If \( \begin{bmatrix} \frac{1}{\sqrt{3}} & \frac{1+i}{\sqrt{3}} \\ \frac{1-i}{\sqrt{3}} & \frac{K}{\sqrt{3}} \end{bmatrix} \) is a unitary matrix, then the sum of all possible values of K is
Show Hint
A matrix A is unitary if \(AA^\dagger = I\), where \(A^\dagger = (\bar{A})^T\).
For the product \(AA^\dagger\) to be the identity matrix, diagonal elements must be 1 and off-diagonal elements must be 0.
- 0
- 1
- --1
- 2
The Correct Option is C
Solution and Explanation
Let the given matrix be \(A = \begin{bmatrix} \frac{1}{\sqrt{3}} & \frac{1+i}{\sqrt{3}} \\ \frac{1-i}{\sqrt{3}} & \frac{K}{\sqrt{3}} \end{bmatrix}\).
For \(A\) to be unitary, \(AA^\dagger = I\), where \(A^\dagger\) is the conjugate transpose of \(A\).
The conjugate transpose of \(A\) is:
\(A^\dagger = \begin{bmatrix} \frac{1}{\sqrt{3}} & \frac{1+i}{\sqrt{3}} \\ \frac{1-i}{\sqrt{3}} & \frac{\bar{K}}{\sqrt{3}} \end{bmatrix}\).
Now calculate \(AA^\dagger\):
\(AA^\dagger = \frac{1}{3} \begin{bmatrix} 1 & 1+i \\ 1-i & K \end{bmatrix} \begin{bmatrix} 1 & 1+i \\ 1-i & \bar{K} \end{bmatrix}\)
\(AA^\dagger = \frac{1}{3} \begin{bmatrix} 1+(1+i)(1-i) & (1+i) + (1+i)\bar{K} \\ (1-i) + K(1-i) & (1-i)(1+i) + K\bar{K} \end{bmatrix}\)
\(AA^\dagger = \frac{1}{3} \begin{bmatrix} 1+2 & (1+i)(1+\bar{K}) \\ (1-i)(1+K) & 2+|K|^2 \end{bmatrix} = \frac{1}{3} \begin{bmatrix} 3 & (1+i)(1+\bar{K}) \\ (1-i)(1+K) & 2+|K|^2 \end{bmatrix}\).
For \(AA^\dagger = I = \begin{bmatrix} 1 & 0 \\ 0 & 1 \end{bmatrix}\):
From element (1,1): \(\frac{1}{3}(3) = 1\), which is correct.
From element (1,2): \(\frac{1}{3}(1+i)(1+\bar{K}) = 0 \Rightarrow (1+i)(1+\bar{K}) = 0\).

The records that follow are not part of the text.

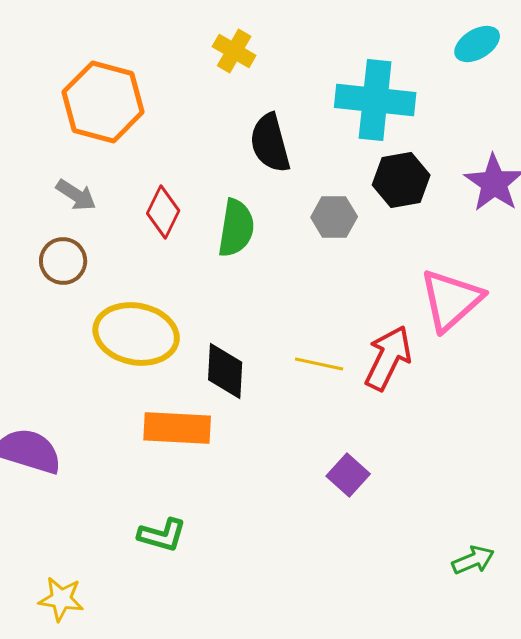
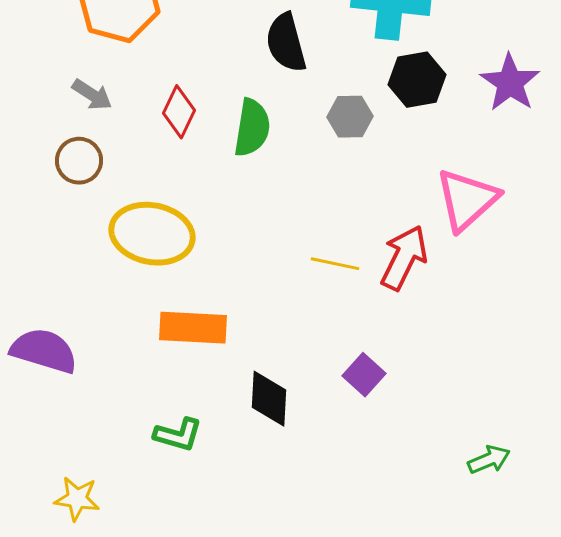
black diamond: (225, 371) -> (269, 399), moved

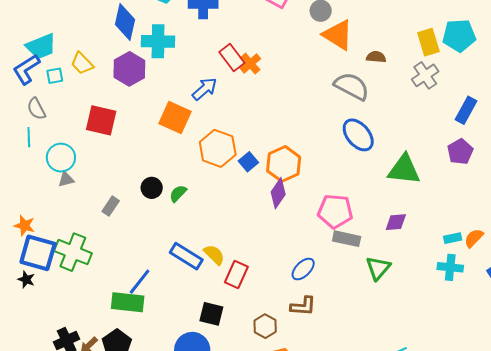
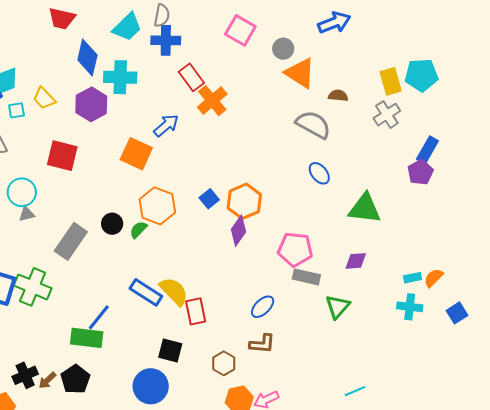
red rectangle: (232, 57) -> (191, 77), moved
orange cross: (250, 64) -> (212, 101), size x1.4
blue ellipse: (358, 135) -> (319, 173), size x0.7
orange hexagon: (218, 148) -> (157, 206), moved
purple pentagon: (460, 152) -> (420, 172), moved
gray rectangle: (111, 206) -> (71, 241), size x1.8
yellow semicircle: (214, 255) -> (174, 291), size x1.4
red rectangle: (236, 275) -> (196, 311), turned -36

Since \(1+i \neq 0\), then \(1+\bar{K}=0 \Rightarrow \bar{K}=-1 \Rightarrow K=-1\).
From element (2,1): \(\frac{1}{3}(1-i)(1+K) = 0 \Rightarrow (1-i)(1+K) = 0\). Since \(1-i \neq 0\), then \(1+K=0 \Rightarrow K=-1\).

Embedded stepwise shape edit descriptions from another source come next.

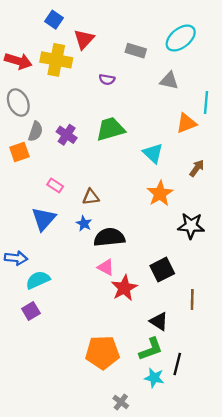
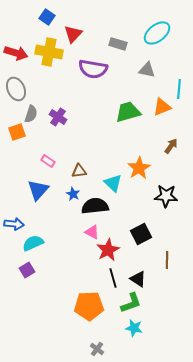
purple semicircle: (107, 79) -> (93, 69), size x2.0
green trapezoid: (110, 129) -> (128, 112), moved
cyan triangle: (153, 153) -> (113, 183), moved
black line: (177, 364) -> (113, 278), moved, turned -30
gray cross: (121, 402) -> (97, 349), moved

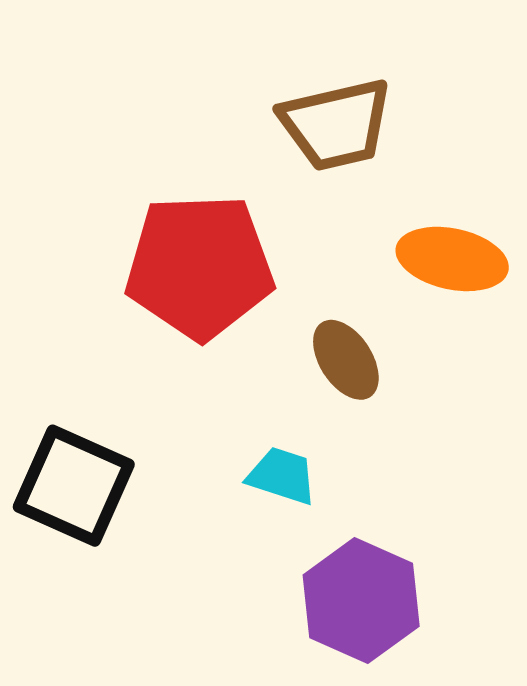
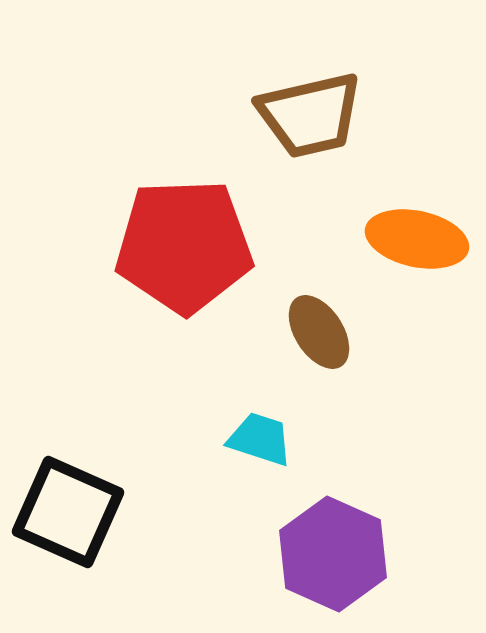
black square: (74, 486) -> (68, 512), moved

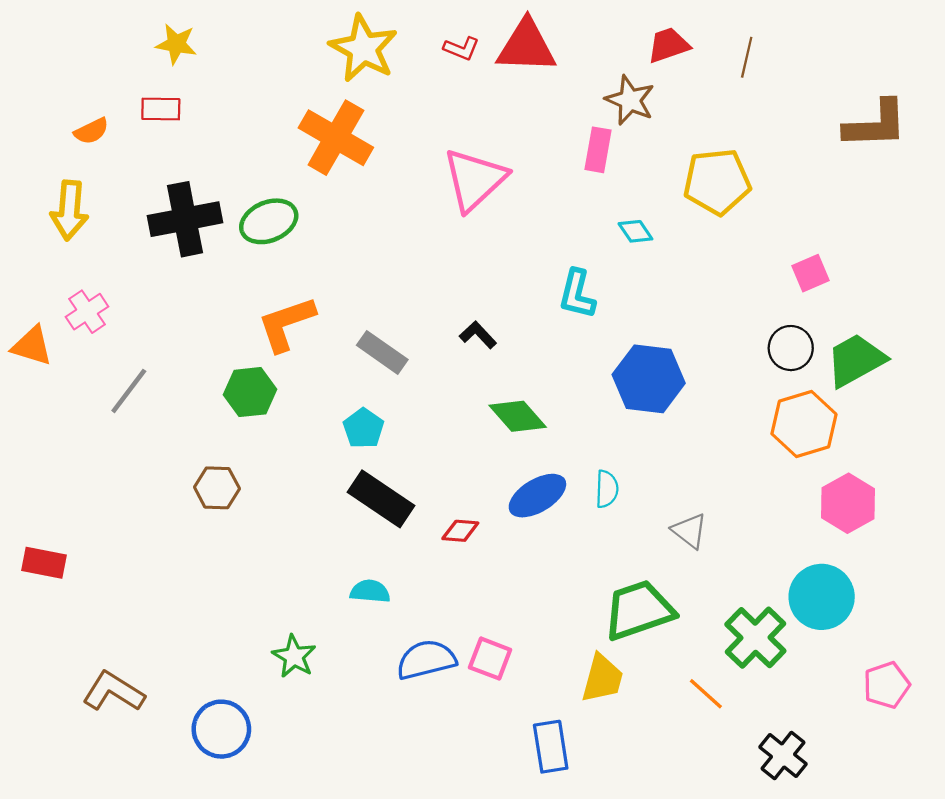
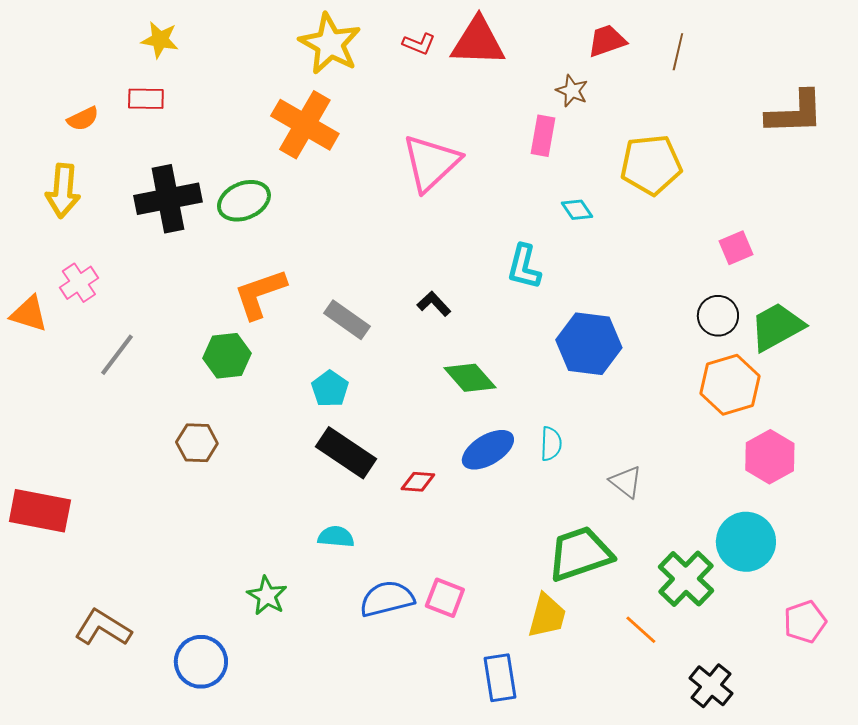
brown star: (630, 100) -> (572, 91), size x0.7
red rectangle: (44, 563) -> (40, 511), size x1.5

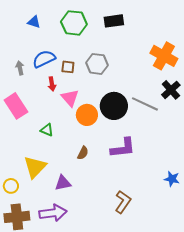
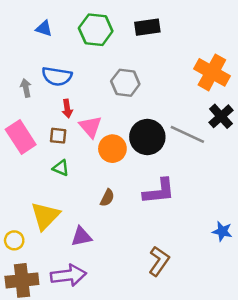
blue semicircle: (44, 59) -> (57, 76), turned -145
brown square: (68, 67) -> (58, 136), moved

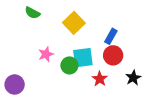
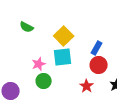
cyan square: (83, 58) -> (63, 57), moved
green circle: (69, 65) -> (44, 81), moved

From element (2,2): \(\frac{1}{3}(2+|K|^2) = 1 \Rightarrow 2+|K|^2=3 \Rightarrow |K|^2=1\).
If \(K=-1\), then \(|K|^2 = |-1|^2 = 1\), which is satisfied.
The only possible value for \(K\) is \(-1\). The sum of all possible values of \(K\) is \(-1\).
Final Answer: \[ \boxed{\text{--1}} \]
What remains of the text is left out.